→ **What you are asked to do**
Filter the listing below, please, and copy only the lines with the word "galibiyet".

→ **Records supplied**
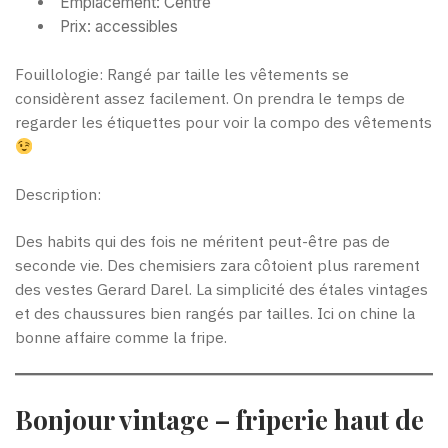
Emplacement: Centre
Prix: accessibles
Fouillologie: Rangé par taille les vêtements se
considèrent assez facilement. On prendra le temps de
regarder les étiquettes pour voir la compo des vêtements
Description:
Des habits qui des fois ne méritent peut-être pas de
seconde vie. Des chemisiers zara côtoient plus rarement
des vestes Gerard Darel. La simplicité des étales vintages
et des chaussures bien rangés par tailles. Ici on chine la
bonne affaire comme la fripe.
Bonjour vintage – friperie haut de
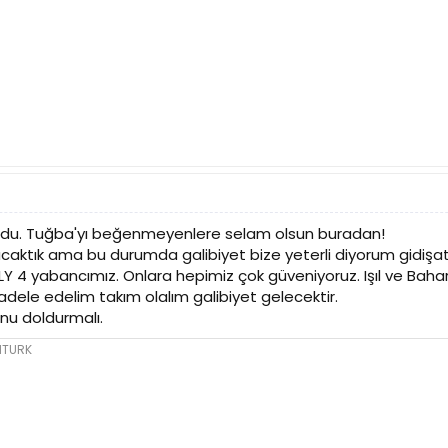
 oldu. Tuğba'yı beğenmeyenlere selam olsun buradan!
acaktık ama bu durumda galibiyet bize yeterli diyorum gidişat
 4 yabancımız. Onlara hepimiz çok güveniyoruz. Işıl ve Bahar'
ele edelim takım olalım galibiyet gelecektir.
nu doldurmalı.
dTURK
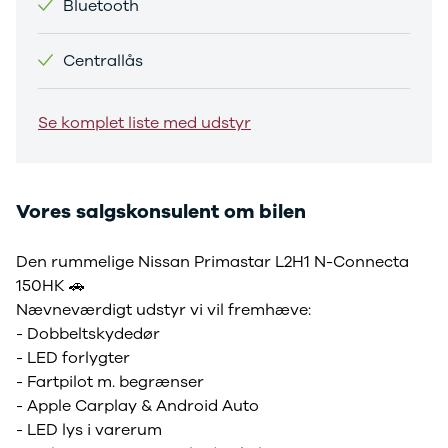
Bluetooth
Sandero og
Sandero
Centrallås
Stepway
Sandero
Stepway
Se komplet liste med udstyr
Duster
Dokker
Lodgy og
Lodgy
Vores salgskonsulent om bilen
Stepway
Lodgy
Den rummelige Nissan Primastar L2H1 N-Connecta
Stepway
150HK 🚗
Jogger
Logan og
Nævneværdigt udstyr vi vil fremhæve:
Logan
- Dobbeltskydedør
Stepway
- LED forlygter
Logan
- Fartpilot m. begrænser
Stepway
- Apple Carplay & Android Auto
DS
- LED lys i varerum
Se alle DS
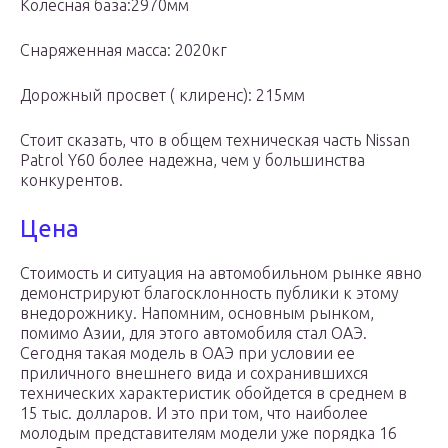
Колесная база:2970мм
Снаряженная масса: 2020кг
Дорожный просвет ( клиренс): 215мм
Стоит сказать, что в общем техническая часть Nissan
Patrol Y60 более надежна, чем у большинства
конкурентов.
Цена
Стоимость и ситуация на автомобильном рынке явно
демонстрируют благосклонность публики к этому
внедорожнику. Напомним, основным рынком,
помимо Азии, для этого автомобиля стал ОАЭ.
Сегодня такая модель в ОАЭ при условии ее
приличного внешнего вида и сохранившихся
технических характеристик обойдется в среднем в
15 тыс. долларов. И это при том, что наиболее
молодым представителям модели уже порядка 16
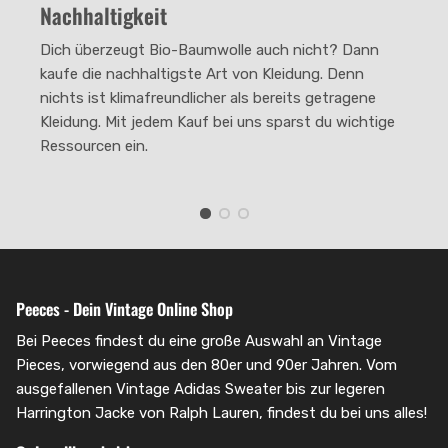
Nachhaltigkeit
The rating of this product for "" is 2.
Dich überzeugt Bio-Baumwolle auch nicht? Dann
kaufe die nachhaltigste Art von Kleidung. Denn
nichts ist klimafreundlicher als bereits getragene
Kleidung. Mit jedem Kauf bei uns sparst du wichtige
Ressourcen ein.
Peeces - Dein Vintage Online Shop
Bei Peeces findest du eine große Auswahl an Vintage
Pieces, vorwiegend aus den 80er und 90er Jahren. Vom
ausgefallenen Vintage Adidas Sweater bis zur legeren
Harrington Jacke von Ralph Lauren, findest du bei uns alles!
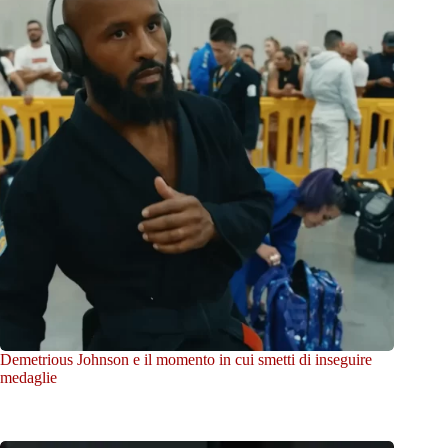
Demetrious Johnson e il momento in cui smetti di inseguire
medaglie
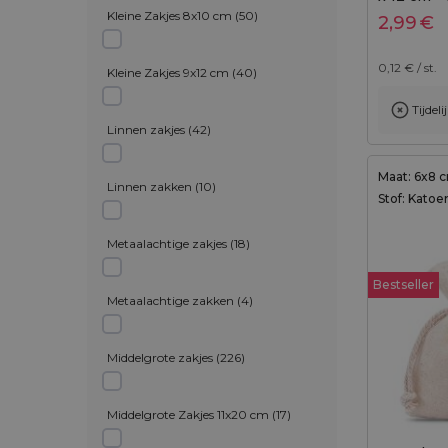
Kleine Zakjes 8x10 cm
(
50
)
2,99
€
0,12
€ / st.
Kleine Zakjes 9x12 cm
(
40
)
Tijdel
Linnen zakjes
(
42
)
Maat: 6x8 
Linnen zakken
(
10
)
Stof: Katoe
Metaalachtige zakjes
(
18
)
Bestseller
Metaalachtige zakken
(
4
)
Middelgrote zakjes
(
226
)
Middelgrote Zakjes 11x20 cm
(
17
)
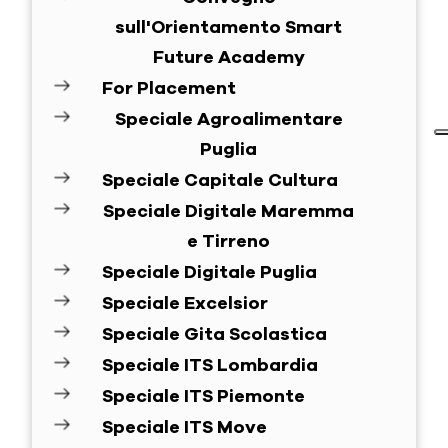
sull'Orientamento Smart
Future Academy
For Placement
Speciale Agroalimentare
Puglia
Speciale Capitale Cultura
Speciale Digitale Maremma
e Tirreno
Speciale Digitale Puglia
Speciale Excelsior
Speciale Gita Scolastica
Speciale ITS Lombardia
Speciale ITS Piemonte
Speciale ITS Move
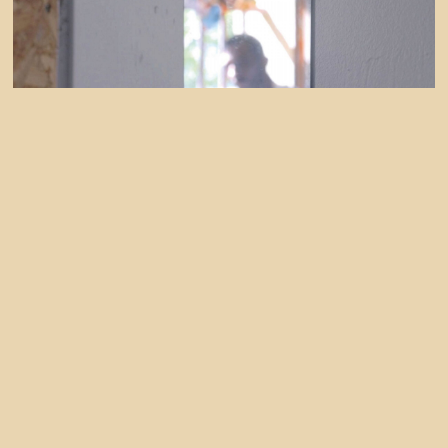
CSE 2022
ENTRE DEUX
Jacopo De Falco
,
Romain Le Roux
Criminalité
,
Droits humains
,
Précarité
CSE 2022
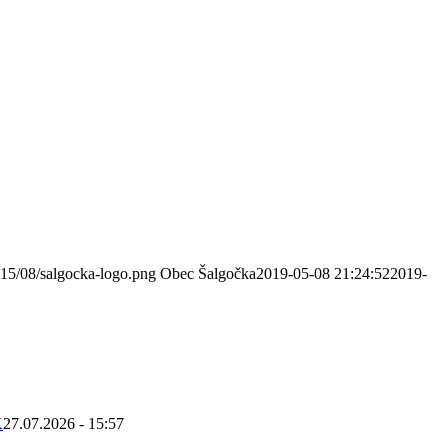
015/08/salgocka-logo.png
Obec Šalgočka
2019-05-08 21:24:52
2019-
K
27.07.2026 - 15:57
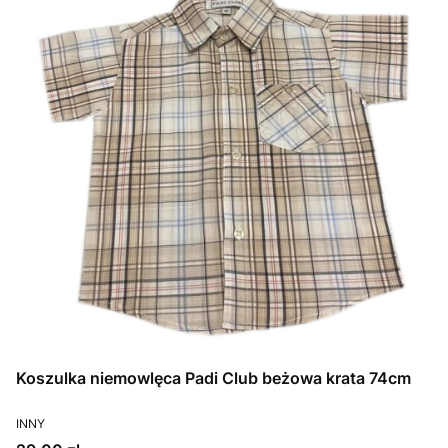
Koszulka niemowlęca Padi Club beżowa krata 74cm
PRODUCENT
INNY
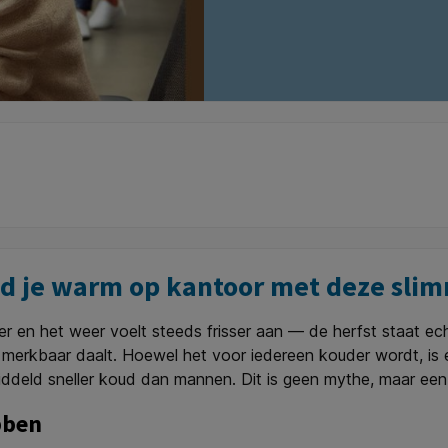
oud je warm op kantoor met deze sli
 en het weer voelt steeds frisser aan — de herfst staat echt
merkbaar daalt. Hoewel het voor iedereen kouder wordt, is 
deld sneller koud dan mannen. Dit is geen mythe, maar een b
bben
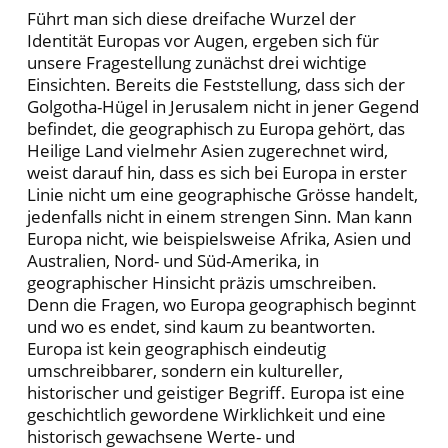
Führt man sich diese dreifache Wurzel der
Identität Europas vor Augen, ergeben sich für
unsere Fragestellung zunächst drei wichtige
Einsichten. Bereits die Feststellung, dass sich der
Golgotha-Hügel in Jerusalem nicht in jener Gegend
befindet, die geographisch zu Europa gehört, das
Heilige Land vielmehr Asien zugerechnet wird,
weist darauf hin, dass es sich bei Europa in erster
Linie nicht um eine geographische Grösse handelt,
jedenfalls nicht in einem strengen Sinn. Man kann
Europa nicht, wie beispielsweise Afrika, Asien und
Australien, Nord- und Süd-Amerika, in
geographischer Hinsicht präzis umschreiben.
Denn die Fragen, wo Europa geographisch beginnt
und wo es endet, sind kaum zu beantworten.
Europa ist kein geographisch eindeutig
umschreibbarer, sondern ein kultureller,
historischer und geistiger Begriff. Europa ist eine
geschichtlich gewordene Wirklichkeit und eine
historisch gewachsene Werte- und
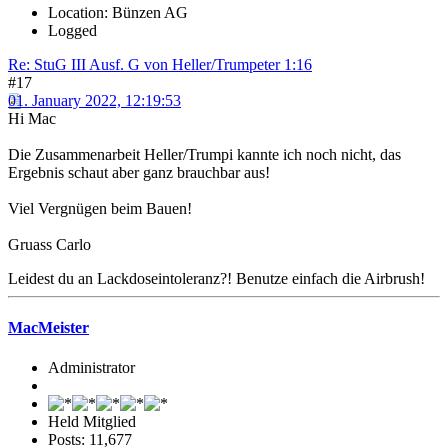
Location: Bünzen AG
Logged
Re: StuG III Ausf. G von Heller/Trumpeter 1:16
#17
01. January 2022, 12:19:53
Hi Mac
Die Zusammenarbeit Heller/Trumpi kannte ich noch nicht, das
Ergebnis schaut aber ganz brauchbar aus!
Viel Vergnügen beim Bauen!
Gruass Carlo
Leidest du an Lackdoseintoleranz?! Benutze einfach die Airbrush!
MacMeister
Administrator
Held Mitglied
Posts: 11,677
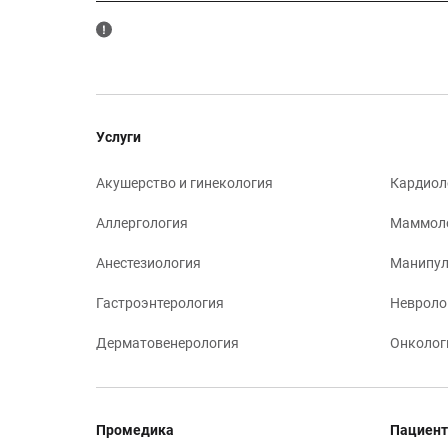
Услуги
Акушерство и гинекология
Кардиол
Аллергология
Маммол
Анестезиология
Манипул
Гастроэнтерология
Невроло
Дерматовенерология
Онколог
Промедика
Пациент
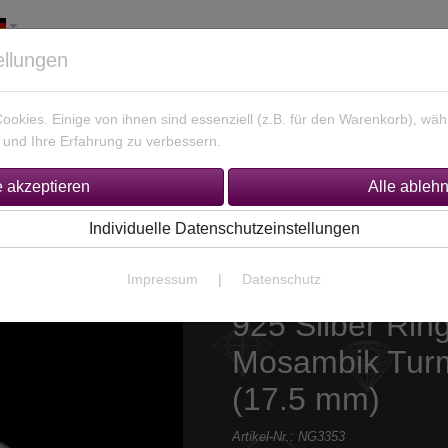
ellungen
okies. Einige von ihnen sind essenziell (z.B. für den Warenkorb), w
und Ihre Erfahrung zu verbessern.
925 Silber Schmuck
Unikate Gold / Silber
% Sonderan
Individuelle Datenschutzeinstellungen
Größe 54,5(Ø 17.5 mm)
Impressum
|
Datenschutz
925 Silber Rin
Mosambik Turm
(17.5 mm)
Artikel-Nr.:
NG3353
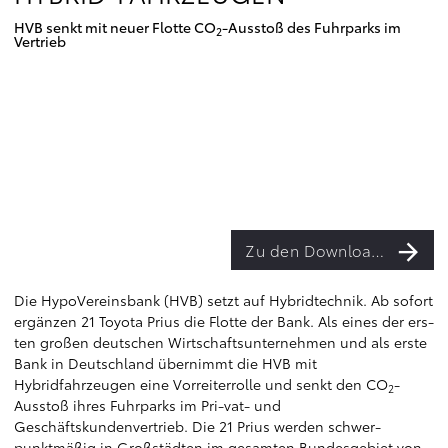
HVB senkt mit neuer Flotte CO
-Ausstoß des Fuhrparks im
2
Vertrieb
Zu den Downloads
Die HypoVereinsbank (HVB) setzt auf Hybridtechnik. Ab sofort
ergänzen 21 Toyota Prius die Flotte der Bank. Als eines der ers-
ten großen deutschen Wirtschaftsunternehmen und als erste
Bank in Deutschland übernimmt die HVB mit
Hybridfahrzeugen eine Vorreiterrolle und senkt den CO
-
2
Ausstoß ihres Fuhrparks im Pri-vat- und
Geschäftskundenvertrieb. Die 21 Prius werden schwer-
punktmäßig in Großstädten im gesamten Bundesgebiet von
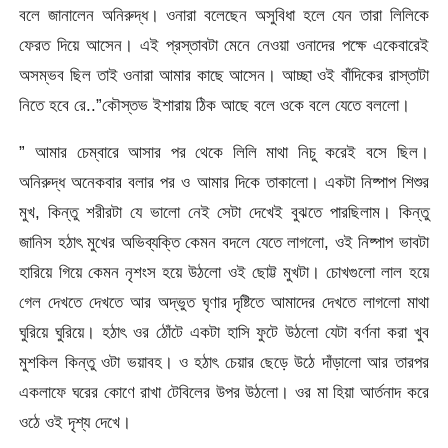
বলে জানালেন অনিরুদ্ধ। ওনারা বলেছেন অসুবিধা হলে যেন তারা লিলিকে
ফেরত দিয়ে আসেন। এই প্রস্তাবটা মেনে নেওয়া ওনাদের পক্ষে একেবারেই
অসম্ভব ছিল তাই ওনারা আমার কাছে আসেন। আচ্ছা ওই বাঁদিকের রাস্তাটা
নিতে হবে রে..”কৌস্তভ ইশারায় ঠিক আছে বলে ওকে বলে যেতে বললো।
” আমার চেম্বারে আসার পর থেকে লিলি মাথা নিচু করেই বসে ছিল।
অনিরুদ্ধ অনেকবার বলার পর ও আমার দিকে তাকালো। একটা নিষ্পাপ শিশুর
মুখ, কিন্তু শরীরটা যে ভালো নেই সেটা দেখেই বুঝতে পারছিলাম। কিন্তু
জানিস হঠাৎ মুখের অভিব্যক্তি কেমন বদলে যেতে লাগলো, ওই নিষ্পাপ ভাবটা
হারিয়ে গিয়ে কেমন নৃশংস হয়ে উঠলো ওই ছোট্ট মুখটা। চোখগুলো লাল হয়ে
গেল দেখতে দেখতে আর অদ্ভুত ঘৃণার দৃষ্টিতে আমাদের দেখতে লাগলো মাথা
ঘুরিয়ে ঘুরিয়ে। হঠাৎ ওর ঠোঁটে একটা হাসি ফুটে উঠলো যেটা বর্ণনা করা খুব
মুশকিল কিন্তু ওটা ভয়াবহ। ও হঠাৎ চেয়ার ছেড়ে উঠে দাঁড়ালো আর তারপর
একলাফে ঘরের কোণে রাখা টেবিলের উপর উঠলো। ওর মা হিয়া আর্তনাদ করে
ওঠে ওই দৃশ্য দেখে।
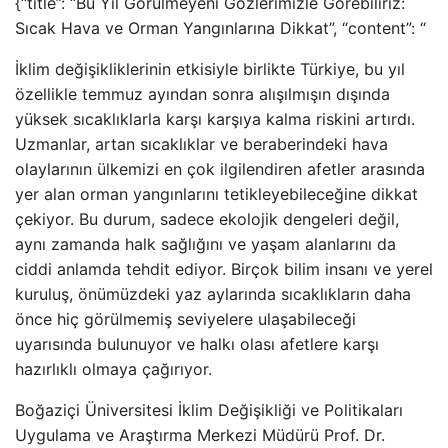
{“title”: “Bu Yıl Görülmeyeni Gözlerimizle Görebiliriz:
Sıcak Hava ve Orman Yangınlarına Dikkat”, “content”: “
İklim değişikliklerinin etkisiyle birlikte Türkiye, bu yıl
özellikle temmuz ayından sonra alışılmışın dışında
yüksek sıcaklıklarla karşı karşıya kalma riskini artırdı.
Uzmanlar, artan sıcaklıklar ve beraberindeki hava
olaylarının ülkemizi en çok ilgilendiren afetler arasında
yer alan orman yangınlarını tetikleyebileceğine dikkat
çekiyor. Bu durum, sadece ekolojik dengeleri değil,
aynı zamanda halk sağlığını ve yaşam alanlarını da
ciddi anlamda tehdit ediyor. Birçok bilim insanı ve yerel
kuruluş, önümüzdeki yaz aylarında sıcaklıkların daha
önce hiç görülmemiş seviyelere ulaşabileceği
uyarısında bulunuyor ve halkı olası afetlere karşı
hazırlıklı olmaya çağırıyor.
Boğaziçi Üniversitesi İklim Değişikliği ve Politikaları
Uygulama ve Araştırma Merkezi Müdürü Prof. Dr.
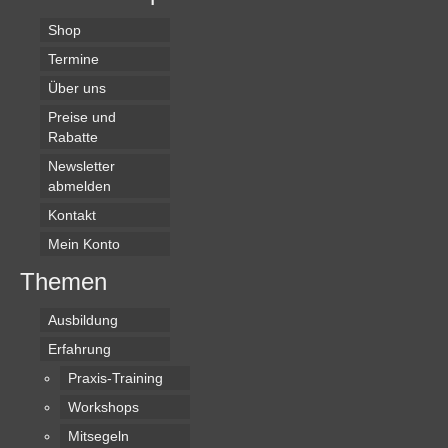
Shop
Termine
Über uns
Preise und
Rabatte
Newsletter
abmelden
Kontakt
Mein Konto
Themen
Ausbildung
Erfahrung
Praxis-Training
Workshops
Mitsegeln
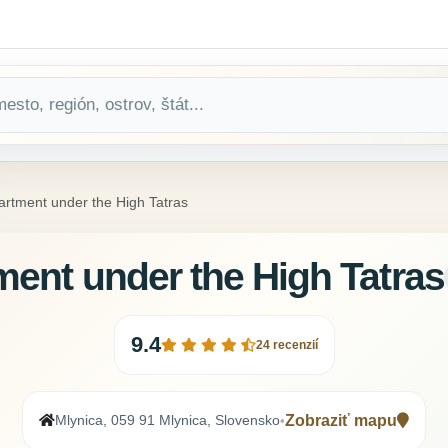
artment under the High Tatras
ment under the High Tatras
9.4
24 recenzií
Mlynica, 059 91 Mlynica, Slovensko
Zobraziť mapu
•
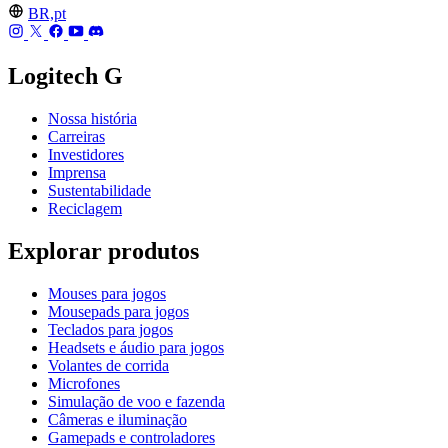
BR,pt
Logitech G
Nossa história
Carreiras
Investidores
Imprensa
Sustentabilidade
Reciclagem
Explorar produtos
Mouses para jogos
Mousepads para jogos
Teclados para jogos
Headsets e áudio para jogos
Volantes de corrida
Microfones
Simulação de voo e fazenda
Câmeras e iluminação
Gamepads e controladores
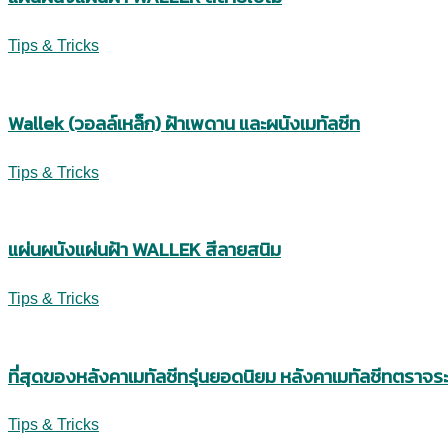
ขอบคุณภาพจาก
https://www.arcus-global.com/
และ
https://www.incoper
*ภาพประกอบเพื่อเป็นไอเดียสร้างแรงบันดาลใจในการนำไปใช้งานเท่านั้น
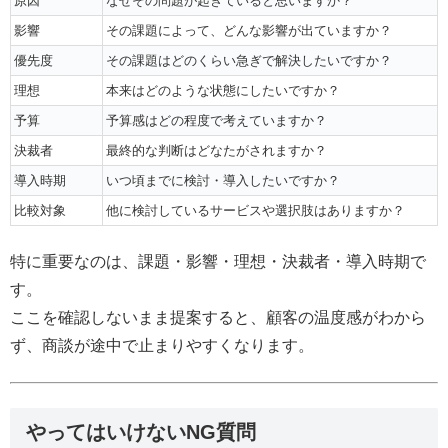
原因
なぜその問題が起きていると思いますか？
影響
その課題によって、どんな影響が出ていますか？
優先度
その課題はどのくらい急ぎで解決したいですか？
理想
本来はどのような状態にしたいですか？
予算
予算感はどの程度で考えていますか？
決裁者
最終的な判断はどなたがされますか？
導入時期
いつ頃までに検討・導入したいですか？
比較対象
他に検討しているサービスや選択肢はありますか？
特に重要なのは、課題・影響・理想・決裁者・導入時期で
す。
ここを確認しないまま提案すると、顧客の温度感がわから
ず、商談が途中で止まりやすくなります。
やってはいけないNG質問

→ **Exercise response**
acaktık ama bu durumda galibiyet bize yeterli diyorum gidişat
ele edelim takım olalım galibiyet gelecektir.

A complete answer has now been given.